**Provided data**
==============================
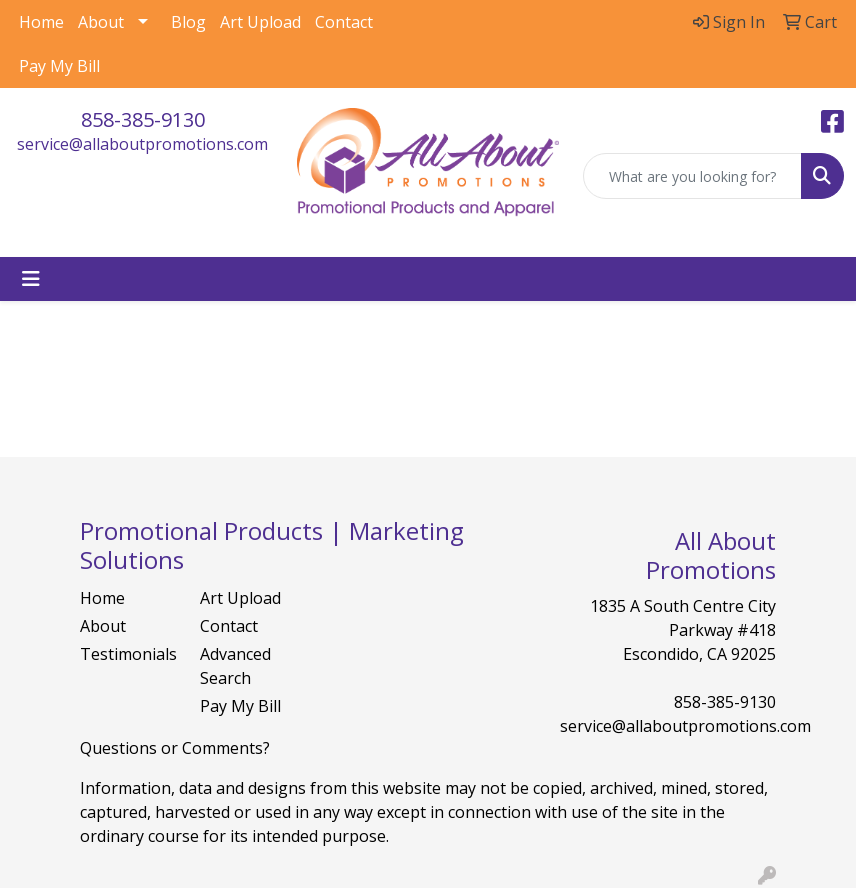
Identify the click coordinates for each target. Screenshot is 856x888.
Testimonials (128, 654)
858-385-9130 (143, 119)
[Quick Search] (692, 176)
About (101, 22)
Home (41, 22)
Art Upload (260, 22)
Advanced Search (235, 666)
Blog (188, 22)
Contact (344, 22)
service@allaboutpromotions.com (142, 144)
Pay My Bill (59, 66)
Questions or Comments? (175, 748)
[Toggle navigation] (31, 279)
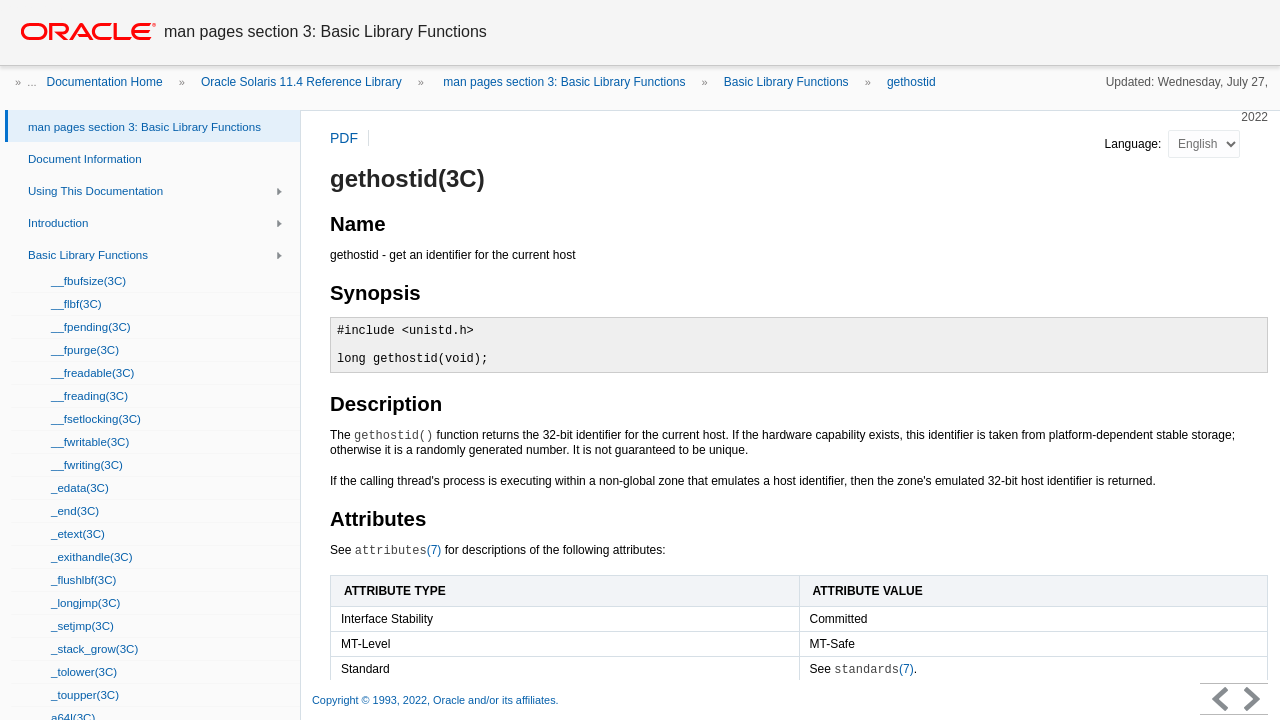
==============================
**What you should do**
Drop the images; restate the listing exactly.

**Answer box**
Identify the click coordinates for each target. Screenshot is 856x888.
Testimonials (128, 654)
858-385-9130 (143, 119)
[Quick Search] (692, 176)
About (101, 22)
Home (41, 22)
Art Upload (260, 22)
Advanced Search (235, 666)
Blog (188, 22)
Contact (344, 22)
service@allaboutpromotions.com (142, 144)
Pay My Bill (59, 66)
Questions or Comments? (175, 748)
[Toggle navigation] (31, 279)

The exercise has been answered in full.